DATA FOR THIS EXERCISE Start Marker

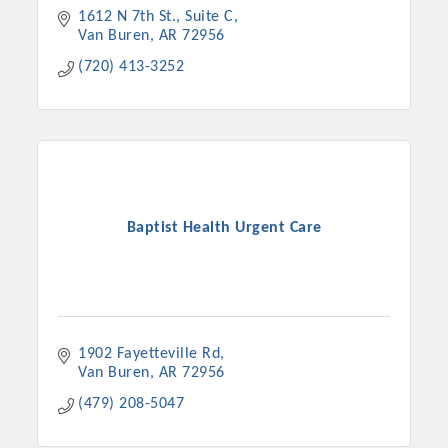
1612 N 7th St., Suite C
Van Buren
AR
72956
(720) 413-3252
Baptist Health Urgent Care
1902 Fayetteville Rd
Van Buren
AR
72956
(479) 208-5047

DATA FOR THIS EXERCISE End Marker

◆ **WORK INSTRUCTION**: Every record should be duplicated exactly, though any picture in it must be left out.

◆ **FINISHED EXERCISE**:
1612 N 7th St., Suite C
Van Buren
AR
72956
(720) 413-3252
Baptist Health Urgent Care
1902 Fayetteville Rd
Van Buren
AR
72956
(479) 208-5047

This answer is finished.